[What the task asks]: Extract the final stretch of the data: the line that contains "identity of the" and every line after it, unaltered, and no other lines.

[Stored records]
◇ ◇ ◇ ◇
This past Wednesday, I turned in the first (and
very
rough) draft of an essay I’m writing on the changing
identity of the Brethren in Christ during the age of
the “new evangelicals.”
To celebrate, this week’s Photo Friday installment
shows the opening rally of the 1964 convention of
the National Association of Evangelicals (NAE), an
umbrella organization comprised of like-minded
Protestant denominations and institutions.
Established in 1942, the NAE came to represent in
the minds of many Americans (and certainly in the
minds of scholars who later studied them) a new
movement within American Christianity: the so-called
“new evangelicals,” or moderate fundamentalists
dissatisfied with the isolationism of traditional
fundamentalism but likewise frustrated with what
◇ ◇ ◇ ◇
[Task result]:
identity of the Brethren in Christ during the age of
the “new evangelicals.”
To celebrate, this week’s Photo Friday installment
shows the opening rally of the 1964 convention of
the National Association of Evangelicals (NAE), an
umbrella organization comprised of like-minded
Protestant denominations and institutions.
Established in 1942, the NAE came to represent in
the minds of many Americans (and certainly in the
minds of scholars who later studied them) a new
movement within American Christianity: the so-called
“new evangelicals,” or moderate fundamentalists
dissatisfied with the isolationism of traditional
fundamentalism but likewise frustrated with what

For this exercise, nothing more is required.